No comparativo em número de homicídios, a nossa Venezuela fica ali, em Feira de Santana – ambos têm taxa de 54 casos por 100 mil habitantes. Já Juazeiro, Vitória da Conquista e Salvador conseguem, isoladamente, registrar mais homicídios que a Guatemala, país onde 60% dos cidadãos possuem arma de fogo.
Enquanto o Brasil, de acordo com a Organização das Nações Unidas (ONU), é responsável por 10% das mortes violentas do mundo, a Bahia concentrou, segundo dados preliminares do Ministério da Justiça, divulgados no mês passado, 11% dos homicídios confirmados no país em 2014.
Crack na parada
Com a maior taxa do planeta, segundo um levantamento do Banco Mundial divulgado em 2014 (baseado em informações de 2012), Honduras é um país marcado pelo narcotráfico.

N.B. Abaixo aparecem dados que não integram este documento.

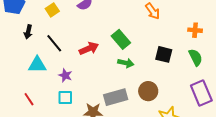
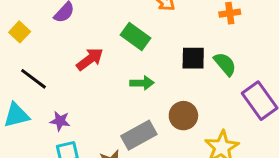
green rectangle: (121, 39) -> (136, 37), moved
red arrow: (89, 48) -> (90, 59), moved
green semicircle: (196, 57) -> (225, 64), moved

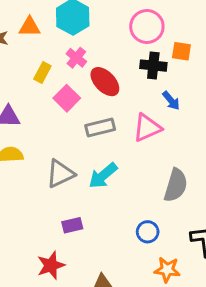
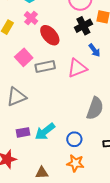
black cross: (153, 66) -> (83, 26), turned -36
pink square: (67, 98) -> (24, 57), moved
cyan arrow: (103, 176) -> (45, 132), moved
orange star: (167, 270) -> (75, 163), moved

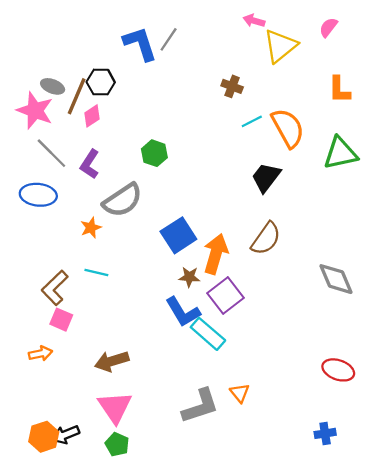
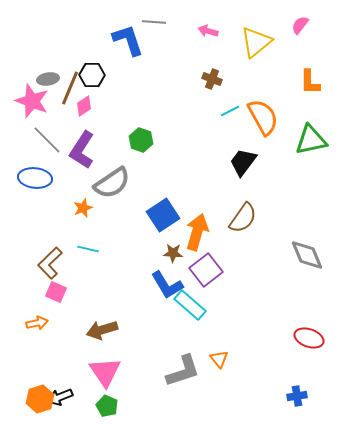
pink arrow: (254, 21) -> (208, 31), moved
gray line: (169, 39) -> (154, 22), moved, turned 60
gray ellipse: (53, 86) -> (48, 79), turned -30
purple L-shape: (90, 164) -> (82, 150), size x1.4

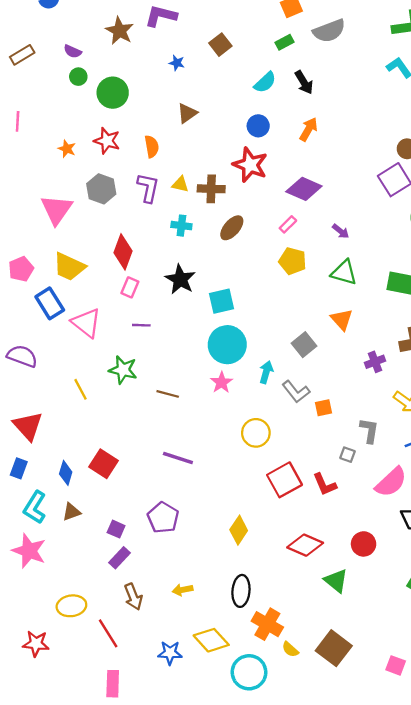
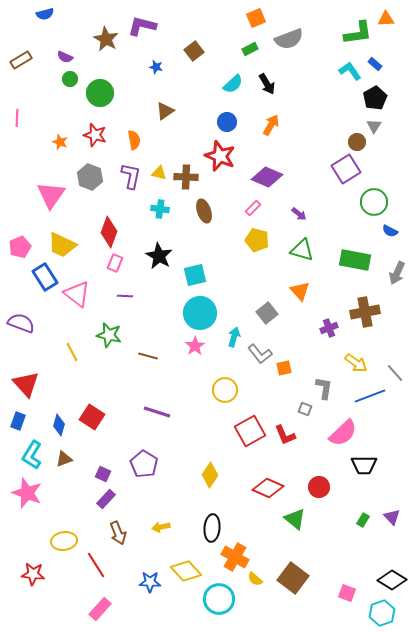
brown ellipse: (232, 228) -> (204, 211), turned -60
pink rectangle: (113, 684) -> (100, 609), turned 40

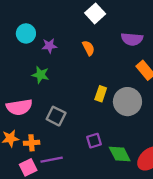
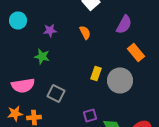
cyan circle: (26, 33) -> (18, 20), moved
purple semicircle: (132, 39) -> (124, 24), turned -66

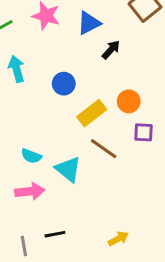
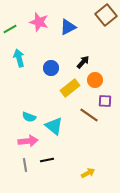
black arrow: (111, 50) -> (83, 62), moved
brown line: (104, 149) -> (89, 115), moved
black line: (55, 234) -> (47, 160), moved
gray line: (24, 246) -> (25, 165), moved

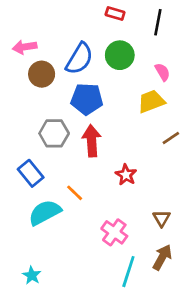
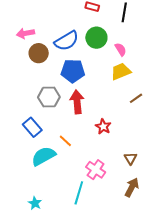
blue semicircle: (79, 59) -> (66, 41), turned 30
pink semicircle: (162, 72) -> (121, 49), moved
cyan line: (128, 272) -> (79, 193), moved

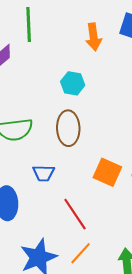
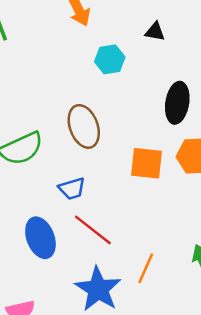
cyan hexagon: (73, 83) -> (110, 59), moved
red line: (75, 214) -> (93, 230), moved

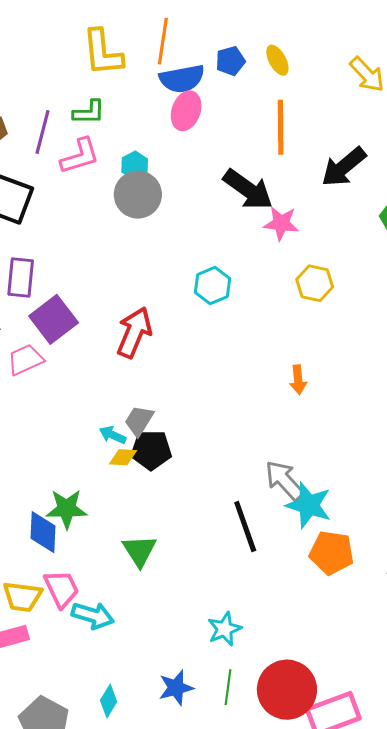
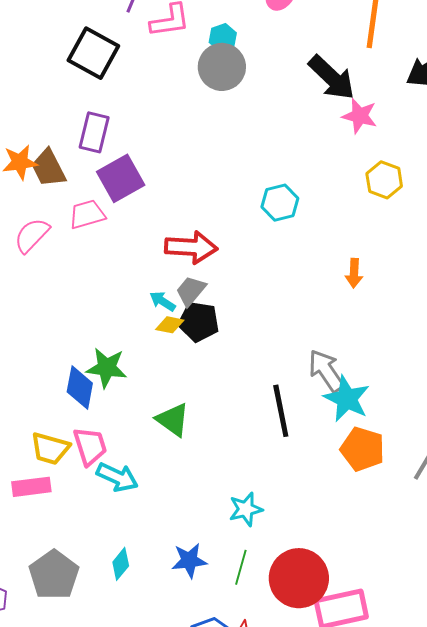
cyan hexagon: (213, 286) -> (280, 203), moved
red arrow: (134, 332) -> (191, 247), moved, turned 63
green triangle: (140, 551) -> (173, 420), turned -30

Em 2002, registrou 55 de taxa de homicídio. Em dez anos, o índice passou de 90. Fatores políticos, como um golpe de Estado, em 2009, e a suspensão da assistência antitráfico dada pelos EUA, são apontados como influenciadores da crise de segurança no país da América Central, mas, segundo o Escritório das Nações Unidas contra Droga e Delito (UNODC), o combate ao tráfico no vizinho México foi ainda mais decisivo para a escalada da violência.
Honduras passou a ser uma das principais rotas de cocaína para os EUA, em associação com grupos criminosos mexicanos, e a disputa por quem lidera esse comércio ilegal resultou em milhares de mortos e refugiados (ver abaixo).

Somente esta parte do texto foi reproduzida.